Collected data
★ ★ ★ ★
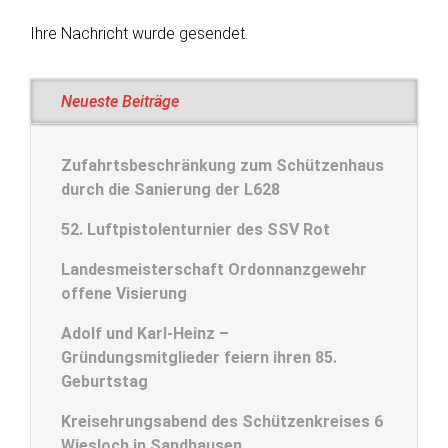
Ihre Nachricht wurde gesendet.
Neueste Beiträge
Zufahrtsbeschränkung zum Schützenhaus
durch die Sanierung der L628
52. Luftpistolenturnier des SSV Rot
Landesmeisterschaft Ordonnanzgewehr
offene Visierung
Adolf und Karl-Heinz –
Gründungsmitglieder feiern ihren 85.
Geburtstag
Kreisehrungsabend des Schützenkreises 6
Wiesloch in Sandhausen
★ ★ ★ ★
- _REQUIRED ACTION_: Transcribe every entry word for word, but skip the pictures.

- _EXERCISE RESULT_:
Ihre Nachricht wurde gesendet.
Neueste Beiträge
Zufahrtsbeschränkung zum Schützenhaus
durch die Sanierung der L628
52. Luftpistolenturnier des SSV Rot
Landesmeisterschaft Ordonnanzgewehr
offene Visierung
Adolf und Karl-Heinz –
Gründungsmitglieder feiern ihren 85.
Geburtstag
Kreisehrungsabend des Schützenkreises 6
Wiesloch in Sandhausen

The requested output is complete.